As with Marin’s color, Venice assemblage sculptor Wil Shepherd finds inspiration in discarded objects. “It’s the object that leads the way,” he says, “the object asks to be made into something new.” His fascination with the challenge that this presents prompts Shepherd to build out of scrap: electrical wire, toothpicks, chicken wire, Lincoln logs, crucifixes, photographs, wood and a piano are a few of the objects that have jump-started his ready-made sculptures.
The appeal of the combined materials is heightened by the intricacy of their construction; Shepherd painstakingly threads twine through pint-size pieces of electric wire, creating what looks like a beaded mesh around a tree stump in “Life, would you like yours fried or scrambled?” and tops it with a bird’s nest made entirely out of toothpicks interlaced with barbed wire.
Along with the intrigue of deciphering the materials are the derived messages of Shepherd’s sculptures. In “Crucify in C Flat,” he depicts a compartmentalized crucifix populated by surprisingly animated figures fashioned out of piano keys, complete with appendages made out of springs. In fact, the entire piece is constructed out of parts of a discarded piano that Shepherd found in an alley. “The more volatile my life is, the more religious iconography manifests in my work,” he admits. Yet, his clear reference to the cross is only an unconscious visual manifestation of his own philosophy of life.

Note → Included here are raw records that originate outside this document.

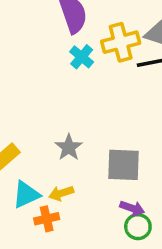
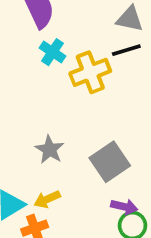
yellow cross: (121, 42) -> (90, 72), moved
gray square: (123, 165) -> (110, 162), turned -30

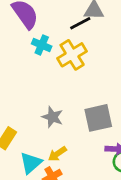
black line: (126, 50) -> (80, 23), moved
gray square: (110, 162) -> (98, 118), turned 32

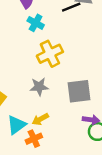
yellow cross: (72, 55) -> (50, 54), moved
gray star: (52, 117) -> (39, 87), turned -30

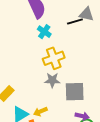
gray star: (39, 87) -> (52, 80), moved

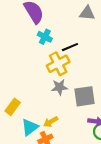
black line: (75, 21) -> (70, 47), moved

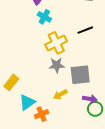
black line: (70, 47) -> (85, 30), moved
yellow arrow: (51, 122) -> (60, 94), moved

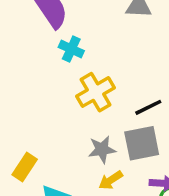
black line: (85, 30) -> (148, 107), moved
gray star: (57, 65) -> (102, 149), moved

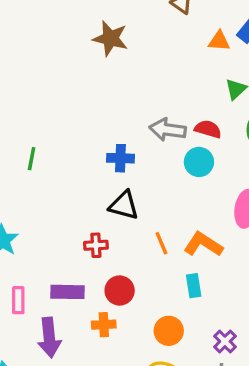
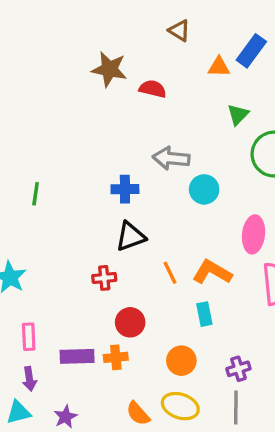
red semicircle: (208, 129) -> (153, 89), moved
black triangle: (124, 205) -> (131, 236), turned -32
purple rectangle: (68, 292) -> (77, 356), moved
purple arrow: (49, 338) -> (29, 379), moved, size x0.6
purple cross: (225, 341) -> (238, 369), turned 30

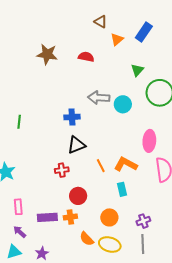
orange triangle: (219, 67) -> (117, 39), moved, turned -40
brown star: (109, 69) -> (47, 54), moved
cyan circle: (204, 189) -> (123, 104), moved
purple arrow: (29, 379) -> (20, 232), turned 144
orange semicircle: (138, 413) -> (87, 239), moved

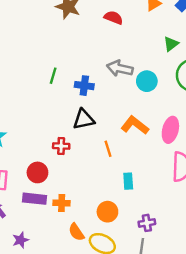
green line: (19, 122) -> (53, 76), moved
orange L-shape: (126, 164) -> (135, 125), moved
red circle: (78, 196) -> (37, 172), moved

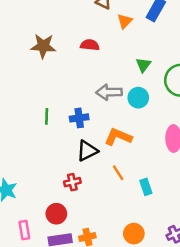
green triangle: (171, 44) -> (143, 65), moved
orange L-shape: (135, 125) -> (118, 137), moved
cyan rectangle: (128, 181) -> (146, 187), moved

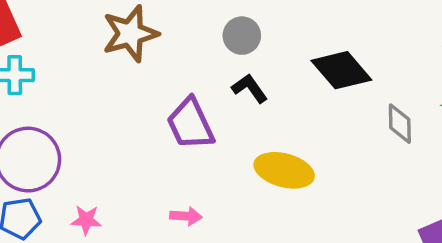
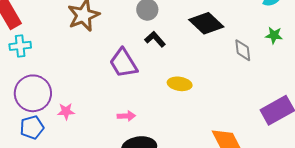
yellow ellipse: (284, 170) -> (180, 84), size x0.7
pink star: (86, 220) -> (66, 111), moved

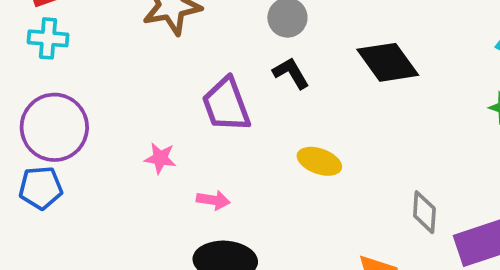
gray diamond: (243, 50) -> (424, 212), moved
pink star: (66, 111) -> (160, 158), moved

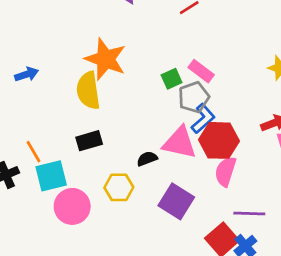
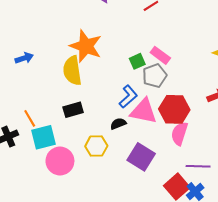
blue L-shape: (203, 119) -> (128, 97), moved

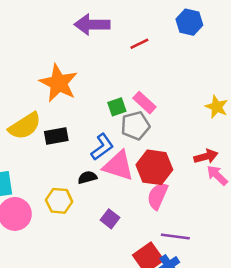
yellow semicircle: (72, 71) -> (25, 126), moved, turned -120
black rectangle: (73, 110) -> (56, 136), moved
purple square: (141, 157) -> (110, 219), size x0.6

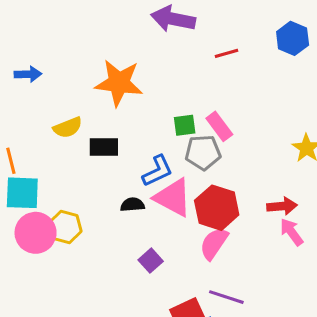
orange star: (59, 83) -> (119, 83), turned -30
yellow semicircle: (25, 126) -> (68, 128), size x0.7
yellow hexagon: (59, 201) -> (65, 227), moved

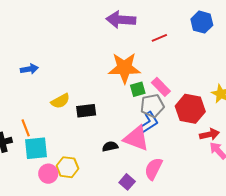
orange star: (119, 83) -> (124, 68), moved
blue L-shape: (158, 171) -> (149, 123), moved
red hexagon: (217, 208) -> (190, 109), moved
pink circle: (36, 233) -> (48, 174), size x0.7
pink semicircle: (214, 244) -> (153, 169), moved

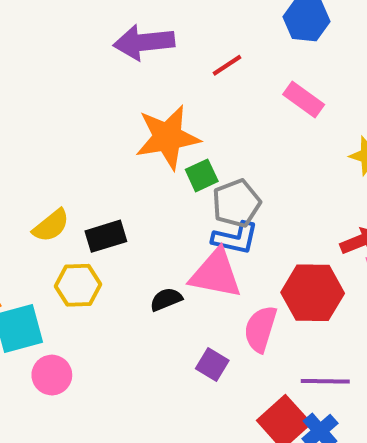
pink rectangle: (161, 87) -> (304, 99), moved
red hexagon: (190, 109) -> (313, 293), moved
blue L-shape: (149, 123) -> (235, 238), turned 55
yellow hexagon: (67, 167) -> (78, 285), moved

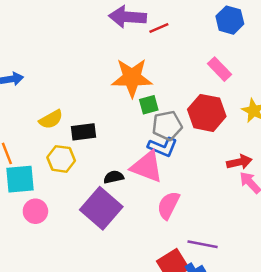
red line: (227, 65) -> (159, 28), moved
red hexagon: (313, 293) -> (207, 113), moved
purple square: (212, 364) -> (101, 208), moved, size x2.0

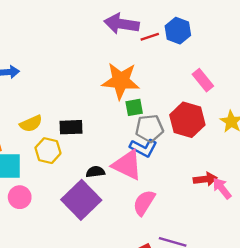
blue hexagon: (230, 20) -> (178, 31), moved
yellow semicircle: (51, 119) -> (31, 124), moved
red arrow: (239, 162) -> (205, 179), moved

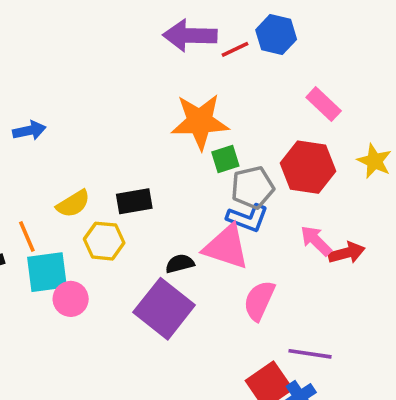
pink arrow: (222, 188) -> (316, 241), moved
pink circle: (20, 197) -> (71, 299), moved

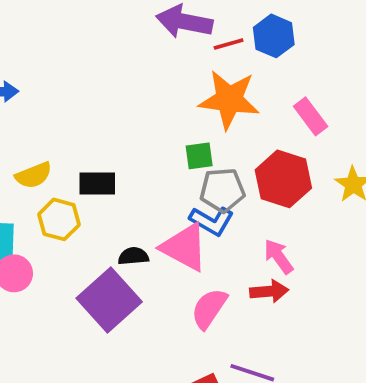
orange star: (200, 122) -> (229, 100), moved
red arrow: (347, 253) -> (269, 291), moved

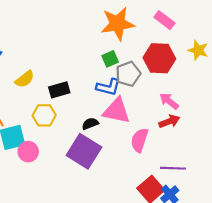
yellow semicircle: (34, 175) -> (25, 79), moved
blue L-shape: (212, 221) -> (108, 87), moved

Finding inspiration in color, gravity, immediacy or found objects, Marin’s and Shepherd’s approaches to the use of discarded materials to create art — to vastly divergent artistic results — are indeed incomparable to each other. Yet both are equally enjoyable in their incorporation of the recycled for means of personal expression.
“Incomparable” runs through Aug. 2. Vita Art Center at the Bell Arts Factory 432 N. Ventura Ave., Studio 30, Ventura. 644-9214.
Claudia Pardo is a Peruvian-born visual artist and arts professor who lives in Ventura. When she’s not chasing after her kids, she actually gets some work done.